<<<<

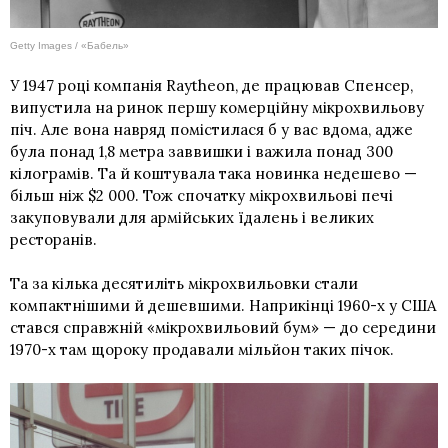
Getty Images / «Бабель»
У 1947 році компанія Raytheon, де працював Спенсер,
випустила на ринок першу комерційну мікрохвильову
піч. Але вона навряд помістилася б у вас вдома, адже
була понад 1,8 метра заввишки і важила понад 300
кілограмів. Та й коштувала така новинка недешево —
більш ніж $2 000. Тож спочатку мікрохвильові печі
закуповували для армійських їдалень і великих
ресторанів.
Та за кілька десятиліть мікрохвильовки стали
компактнішими й дешевшими. Наприкінці 1960-х у США
стався справжній «мікрохвильовий бум» — до середини
1970-х там щороку продавали мільйон таких пічок.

>>>>

*TASK TO CARRY OUT*:
From the line containing "У 1947 році" through the last line of the records, output each line exactly and nothing more.

*SOLUTION*:
У 1947 році компанія Raytheon, де працював Спенсер,
випустила на ринок першу комерційну мікрохвильову
піч. Але вона навряд помістилася б у вас вдома, адже
була понад 1,8 метра заввишки і важила понад 300
кілограмів. Та й коштувала така новинка недешево —
більш ніж $2 000. Тож спочатку мікрохвильові печі
закуповували для армійських їдалень і великих
ресторанів.
Та за кілька десятиліть мікрохвильовки стали
компактнішими й дешевшими. Наприкінці 1960-х у США
стався справжній «мікрохвильовий бум» — до середини
1970-х там щороку продавали мільйон таких пічок.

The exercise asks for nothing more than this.